#### Task:
Some lines below hold "reason". Pick them out and copy them.

[Stored data entries]
◆ ◆ ◆ ◆ ◆ ◆ ◆
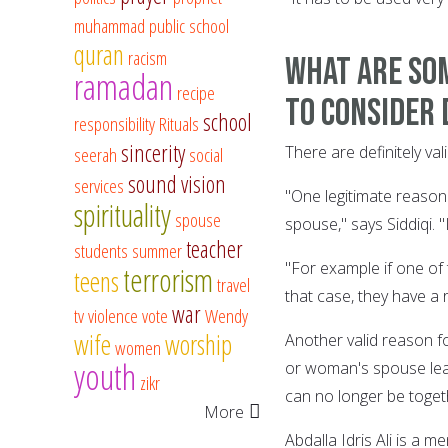
muhammad
public school
quran
racism
What are som
ramadan
recipe
to consider 
school
responsibility
Rituals
sincerity
There are definitely v
seerah
social
sound vision
services
"One legitimate reason 
spirituality
spouse
spouse," says Siddiqi. "
teacher
students
summer
"For example if one of 
terrorism
teens
travel
that case, they have a 
war
tv
violence
vote
Wendy
wife
worship
Another valid reason fo
women
youth
or woman's spouse leav
zikr
can no longer be toget
More
Abdalla Idris Ali is a 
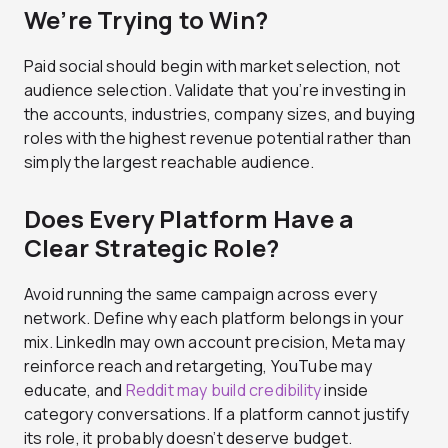
We’re Trying to Win?
Paid social should begin with market selection, not
audience selection. Validate that you’re investing in
the accounts, industries, company sizes, and buying
roles with the highest revenue potential rather than
simply the largest reachable audience.
Does Every Platform Have a
Clear Strategic Role?
Avoid running the same campaign across every
network. Define why each platform belongs in your
mix. LinkedIn may own account precision, Meta may
reinforce reach and retargeting, YouTube may
educate, and
Reddit may build credibility
inside
category conversations. If a platform cannot justify
its role, it probably doesn’t deserve budget.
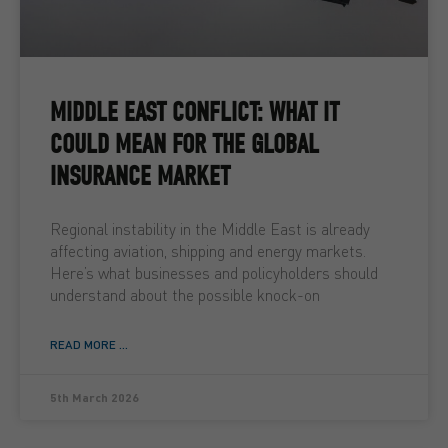
MIDDLE EAST CONFLICT: WHAT IT
COULD MEAN FOR THE GLOBAL
INSURANCE MARKET
Regional instability in the Middle East is already
affecting aviation, shipping and energy markets.
Here’s what businesses and policyholders should
understand about the possible knock-on
READ MORE ...
5th March 2026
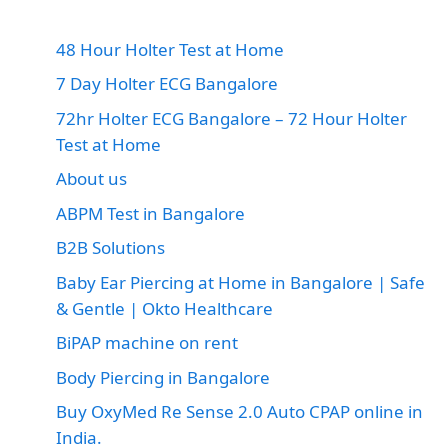
48 Hour Holter Test at Home
7 Day Holter ECG Bangalore
72hr Holter ECG Bangalore – 72 Hour Holter
Test at Home
About us
ABPM Test in Bangalore
B2B Solutions
Baby Ear Piercing at Home in Bangalore | Safe
& Gentle | Okto Healthcare
BiPAP machine on rent
Body Piercing in Bangalore
Buy OxyMed Re Sense 2.0 Auto CPAP online in
India.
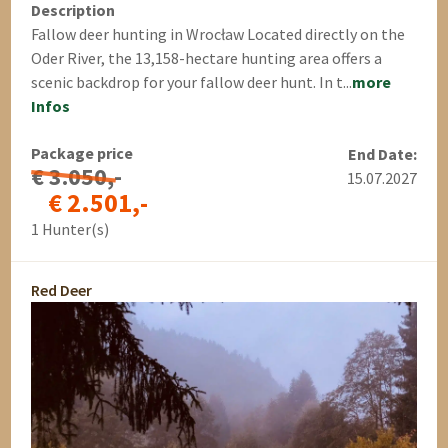
Description
Fallow deer hunting in Wrocław Located directly on the
Oder River, the 13,158-hectare hunting area offers a
scenic backdrop for your fallow deer hunt. In t...
more
Infos
Package price
End Date:
€ 3.050,-
15.07.2027
€ 2.501,-
1 Hunter(s)
Red Deer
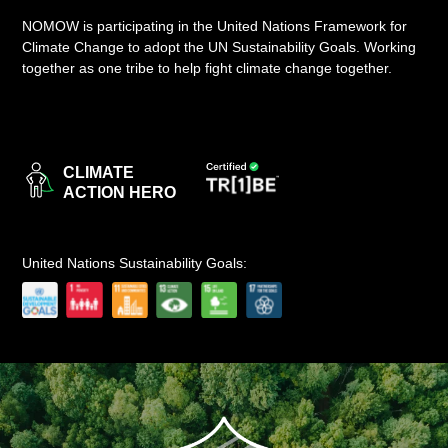
NOMOW is participating in the United Nations Framework for
LOGIN
Climate Change to adopt the UN Sustainability Goals. Working
together as one tribe to help fight climate change together.
CLIMATE
ACTION HERO
United Nations Sustainability Goals:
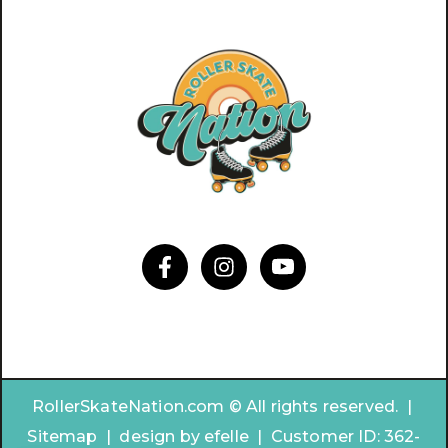
RollerSkateNation.com © All rights reserved. |
Sitemap
|
design by
efelle | Customer ID:
362-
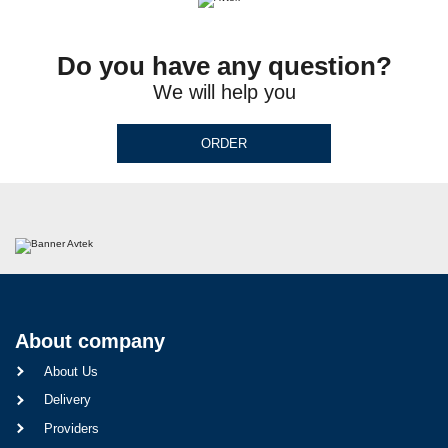
Do you have any question?
We will help you
ORDER
About company
About Us
Delivery
Providers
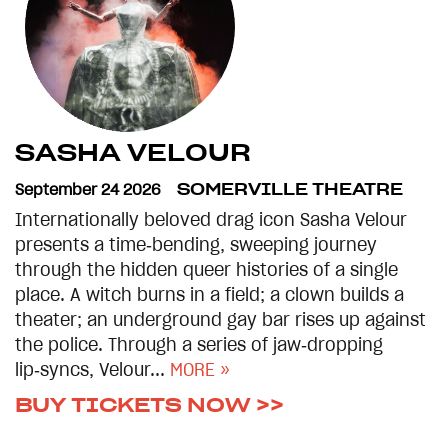
SASHA VELOUR
September 24 2026
SOMERVILLE THEATRE
Internationally beloved drag icon Sasha Velour
presents a time‑bending, sweeping journey
through the hidden queer histories of a single
place. A witch burns in a field; a clown builds a
theater; an underground gay bar rises up against
the police. Through a series of jaw‑dropping
lip‑syncs, Velour...
MORE »
BUY TICKETS NOW >>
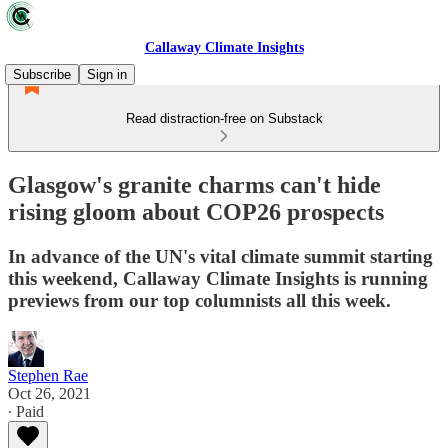
Callaway Climate Insights
Subscribe
Sign in
Read distraction-free on Substack
Glasgow's granite charms can't hide
rising gloom about COP26 prospects
In advance of the UN's vital climate summit starting
this weekend, Callaway Climate Insights is running
previews from our top columnists all this week.
Stephen Rae
Oct 26, 2021
∙ Paid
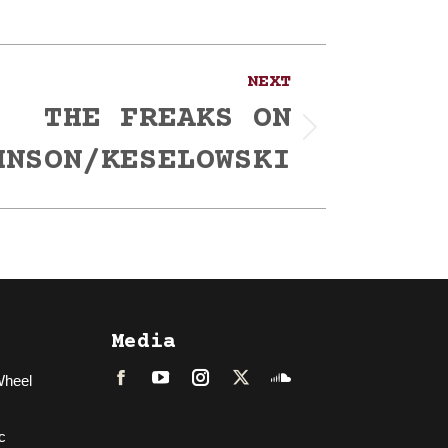
NEXT
THE FREAKS ON
HNSON/KESELOWSKI
Media
Wheel
Facebook
LinkedIn
Instagram
Twitter
Soundcloud
c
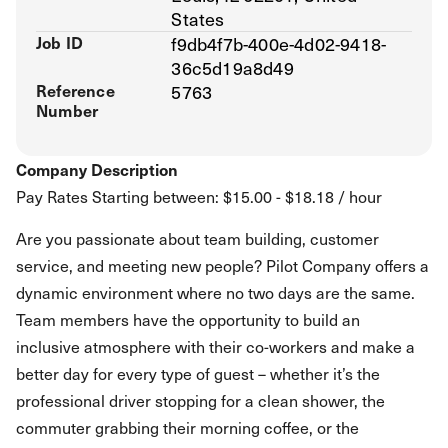
States
Job ID
f9db4f7b-400e-4d02-9418-
36c5d19a8d49
Reference
5763
Number
Company Description
Pay Rates Starting between: $15.00 - $18.18 / hour
Are you passionate about team building, customer
service, and meeting new people? Pilot Company offers a
dynamic environment where no two days are the same.
Team members have the opportunity to build an
inclusive atmosphere with their co-workers and make a
better day for every type of guest – whether it’s the
professional driver stopping for a clean shower, the
commuter grabbing their morning coffee, or the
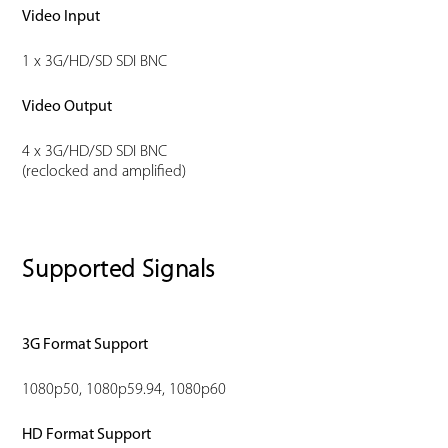
Video Input
1 x 3G/HD/SD SDI BNC
Video Output
4 x 3G/HD/SD SDI BNC
(reclocked and amplified)
Supported Signals
3G Format Support
1080p50, 1080p59.94, 1080p60
HD Format Support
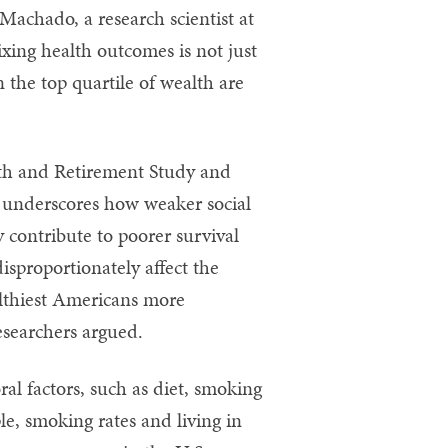
 Machado, a research scientist at
ixing health outcomes is not just
 the top quartile of wealth are
lth and Retirement Study and
 underscores how weaker social
y contribute to poorer survival
isproportionately affect the
althiest Americans more
esearchers argued.
al factors, such as diet, smoking
le, smoking rates and living in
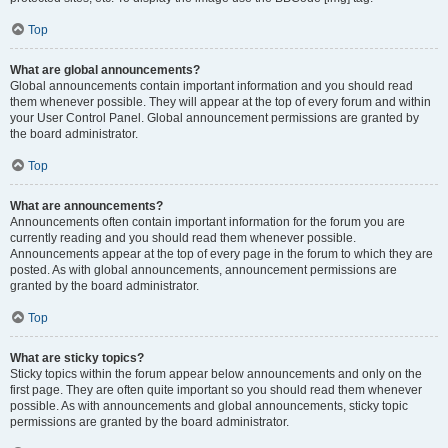
Top
What are global announcements?
Global announcements contain important information and you should read
them whenever possible. They will appear at the top of every forum and within
your User Control Panel. Global announcement permissions are granted by
the board administrator.
Top
What are announcements?
Announcements often contain important information for the forum you are
currently reading and you should read them whenever possible.
Announcements appear at the top of every page in the forum to which they are
posted. As with global announcements, announcement permissions are
granted by the board administrator.
Top
What are sticky topics?
Sticky topics within the forum appear below announcements and only on the
first page. They are often quite important so you should read them whenever
possible. As with announcements and global announcements, sticky topic
permissions are granted by the board administrator.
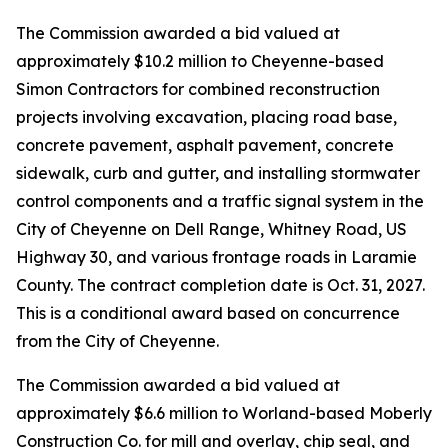
The Commission awarded a bid valued at
approximately $10.2 million to Cheyenne-based
Simon Contractors for combined reconstruction
projects involving excavation, placing road base,
concrete pavement, asphalt pavement, concrete
sidewalk, curb and gutter, and installing stormwater
control components and a traffic signal system in the
City of Cheyenne on Dell Range, Whitney Road, US
Highway 30, and various frontage roads in Laramie
County. The contract completion date is Oct. 31, 2027.
This is a conditional award based on concurrence
from the City of Cheyenne.
The Commission awarded a bid valued at
approximately $6.6 million to Worland-based Moberly
Construction Co. for mill and overlay, chip seal, and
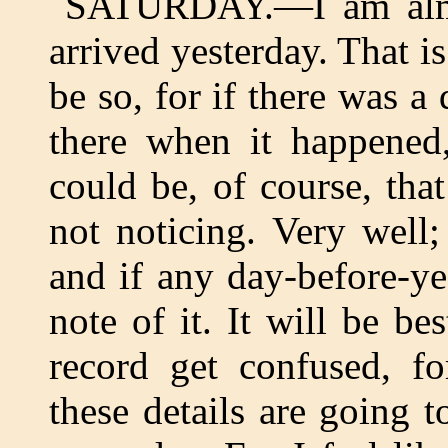
SATURDAY.—I am almo
arrived yesterday. That i
be so, for if there was a
there when it happened,
could be, of course, tha
not noticing. Very well
and if any day-before-y
note of it. It will be bes
record get confused, fo
these details are going t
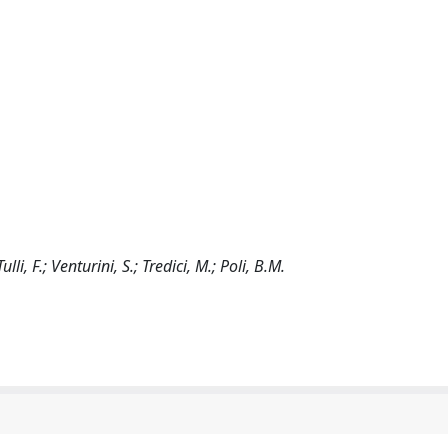
ulli, F.; Venturini, S.; Tredici, M.; Poli, B.M.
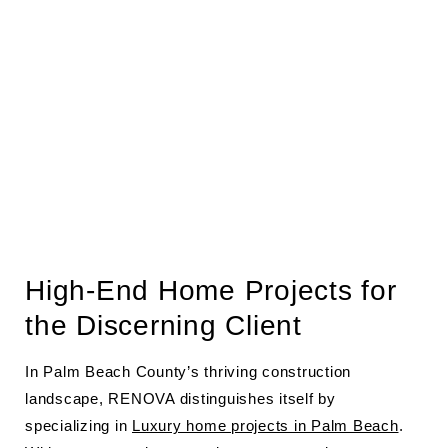
High-End Home Projects for
the Discerning Client
In Palm Beach County’s thriving construction
landscape, RENOVA distinguishes itself by
specializing in
Luxury home projects in Palm Beach
.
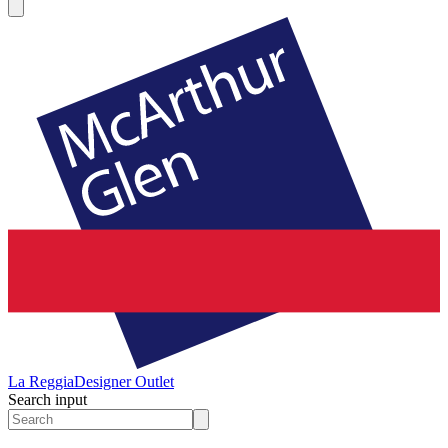
La Reggia
Designer Outlet
Search input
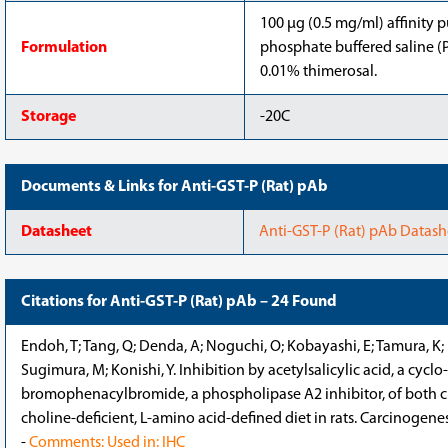
100 μg (0.5 mg/ml) affinity p
Formulation
phosphate buffered saline (P
0.01% thimerosal.
Storage
-20C
Documents & Links for Anti-GST-P (Rat) pAb
Datasheet
Anti-GST-P (Rat) pAb Datash
Citations for Anti-GST-P (Rat) pAb – 24 Found
Endoh, T; Tang, Q; Denda, A; Noguchi, O; Kobayashi, E; Tamura, K; 
Sugimura, M; Konishi, Y. Inhibition by acetylsalicylic acid, a cycl
bromophenacylbromide, a phospholipase A2 inhibitor, of both c
choline-deficient, L-amino acid-defined diet in rats. Carcinogene
-
Comments: Used in: IHC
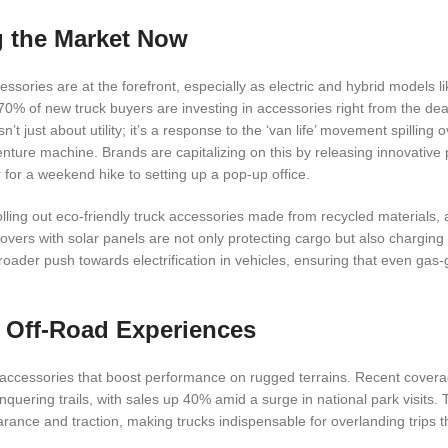
g the Market Now
essories are at the forefront, especially as electric and hybrid models l
 70% of new truck buyers are investing in accessories right from the dea
’t just about utility; it’s a response to the ‘van life’ movement spilling o
venture machine. Brands are capitalizing on this by releasing innovative
for a weekend hike to setting up a pop-up office.
olling out eco-friendly truck accessories made from recycled materials, a
vers with solar panels are not only protecting cargo but also charging
broader push towards electrification in vehicles, ensuring that even gas-
g Off-Road Experiences
uck accessories that boost performance on rugged terrains. Recent cover
 conquering trails, with sales up 40% amid a surge in national park visit
arance and traction, making trucks indispensable for overlanding trips 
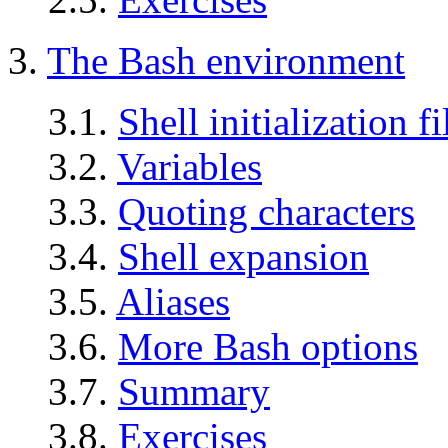
3.
The Bash environment
3.1.
Shell initialization fi
3.2.
Variables
3.3.
Quoting characters
3.4.
Shell expansion
3.5.
Aliases
3.6.
More Bash options
3.7.
Summary
3.8.
Exercises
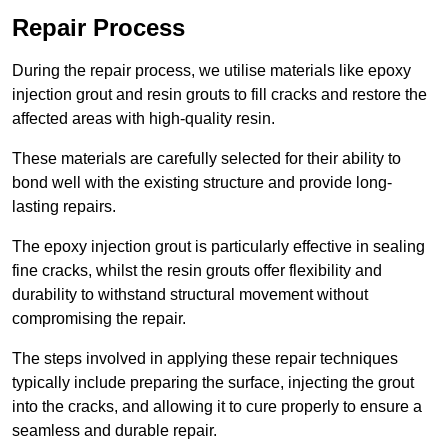
Repair Process
During the repair process, we utilise materials like epoxy
injection grout and resin grouts to fill cracks and restore the
affected areas with high-quality resin.
These materials are carefully selected for their ability to
bond well with the existing structure and provide long-
lasting repairs.
The epoxy injection grout is particularly effective in sealing
fine cracks, whilst the resin grouts offer flexibility and
durability to withstand structural movement without
compromising the repair.
The steps involved in applying these repair techniques
typically include preparing the surface, injecting the grout
into the cracks, and allowing it to cure properly to ensure a
seamless and durable repair.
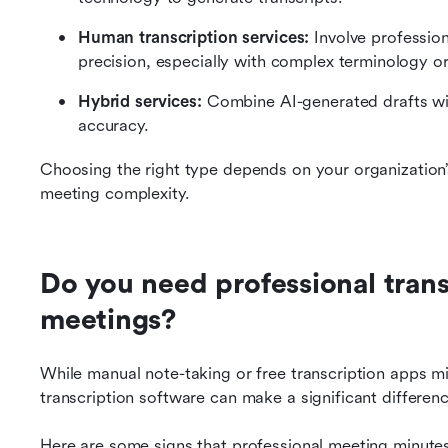
Human transcription services: 
Involve profession
precision, especially with complex terminology or
Hybrid services: 
Combine AI-generated drafts wi
accuracy.
Choosing the right type depends on your organization’
meeting complexity.
Do you need professional transc
meetings?
While manual note-taking or free transcription apps mig
transcription software can make a significant differen
Here are some signs that professional meeting minutes 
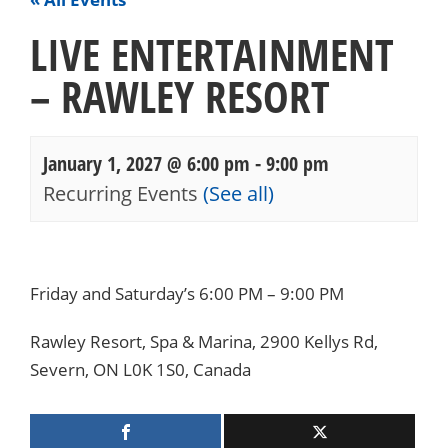
LIVE ENTERTAINMENT
– RAWLEY RESORT
January 1, 2027 @ 6:00 pm
-
9:00 pm
Recurring Events
(See all)
Events
Navigation
Friday and Saturday’s 6:00 PM – 9:00 PM
Rawley Resort, Spa & Marina, 2900 Kellys Rd,
Severn, ON L0K 1S0, Canada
◆ ◆ ◆ ◆ ◆ ◆ ◆
#### Task result:
"One legitimate reason 
Another valid reason fo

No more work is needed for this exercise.